Tatiana Nguya : il ne s’agit pas seulement des populations katangaises mais, de toute la RDC. Je pense que nous devrions tous connaitre les textes, nous appuyer sur l’article 14 de la Constitution qui soutient la participation des femmes aux tables des négociations. Tenir compte de la représentativité des femmes dans la composition du gouvernement, dans les postes de prise des décisions. Et une manière, pour la population katangaise de contribuer à un monde égalitaire prôné par le thème de cette année est non seulement de pouvoir s’approprier des textes, mais pouvoir les mettre aussi en pratique. L’Etat congolais a pour responsabilité de ratifier les lois, mais aussi de les vulgariser. C’est ainsi que les jeunes, hommes et femmes pourront s’approprier des textes et revendiquer leurs droits.
À l'hôpital du Cinquantenaire, Madame Huguette Ngomb, docteur aux cliniques universitaires et en détachement au sein de cet hôpital a porté plainte contre l'administrateur directeur général pour menace et maltraitance en date du 04 mars. Jeudi, 18 mars, l'ADG a été interpellé par le parquet de Grande instance de Kinshasa/Gombe. Les autres membres du personnel, "témoins oculaires de l'événement" ont tenu un point de presse et fait une déclaration pour rejeter ces allégations du Docteur Huguette Ngomb. Selon vous, comment est-ce que la justice devrait agir ?
Tatiana Nguya : nous avons suivi les deux parties, celle du docteur Huguette et le comité des médecins de l’hôpital qui a rejeté ses allégations. Les avis sont partagés comme dans tout dossier juridique. Que la justice fasse son travail. Nous encourageons les politiques à s’abstenir d’interférer dans les différents dossiers judiciaires. La justice doit jouir de son indépendance. Nous souhaitons également que règne un climat de respect mutuel de compréhension et d’entente.
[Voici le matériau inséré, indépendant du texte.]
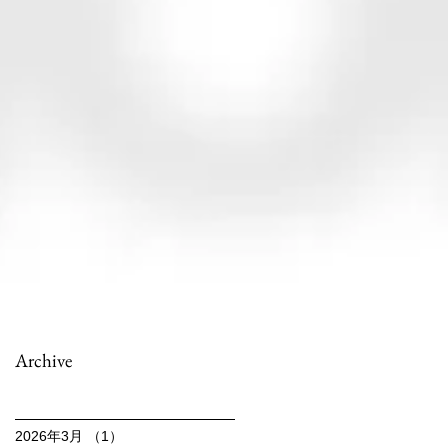
Archive
2026年3月
（1）
1件の記事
Cet événement pose également des interrogations sur la sous-traitance dans différentes entreprises privées en RDC. Au Katanga justement, faîtes-vous également face à de telles situations ? Que faudrait-il faire pour résoudre définitivement ce problème ?
Tatiana Nguya : lorsqu’on parle sous-traitance, c’est le gouvernement qui doit mettre en place tous les mécanismes pour protéger sa population. Lorsque le congolais va à l’étranger, il trouve des lois bien établies et il se montre respectueux mais, dès l’instant où il enfreint l’une d’elles, il est sanctionné. Est-ce également le cas en RDC ? Est-ce que le congolais connait ses droits ? Est-ce que les employeurs savent ce que dit la loi ? Il y a une loi sur la sous-traitance, qui a connu suffisamment des modifications, est-elle vulgarisée ? C’est la connaissance des textes des lois qui remet chacun à sa place. Nous ne devrions pas traiter les conséquences mais plutôt la cause : la connaissance des textes de loi.
En quelques mots, qui est Tatiana Nguya ?
Tatiana Nguya : je suis une femme à plusieurs casquettes ; ingénieure informaticienne de profession, activiste sociale, défenseure des droits des jeunes et des femmes, co-fondatrice de l’ONG Le congrès international congolais, coordonnatrice de la section entrepreneuriat et développement communautaire, à la tête de Kwetu Business Corporate, une entreprise spécialisée en Construction et Sous-traitance. Je suis mariée à Monsieur Trésor Kabale.
Vous aviez postulé pour représenter la société civile, organisations des femmes à la CENI. Où en êtes vous avec les démarches ?
Tatiana Nguya : exactement, j’avais postulé. Actuellement les dossiers sont au niveau du parlement. Nous sommes confiants que les parlementaires vont analyser tous les CV envoyés. J’étais deuxième dans une liste d’une dizaine des candidats et la plus jeune.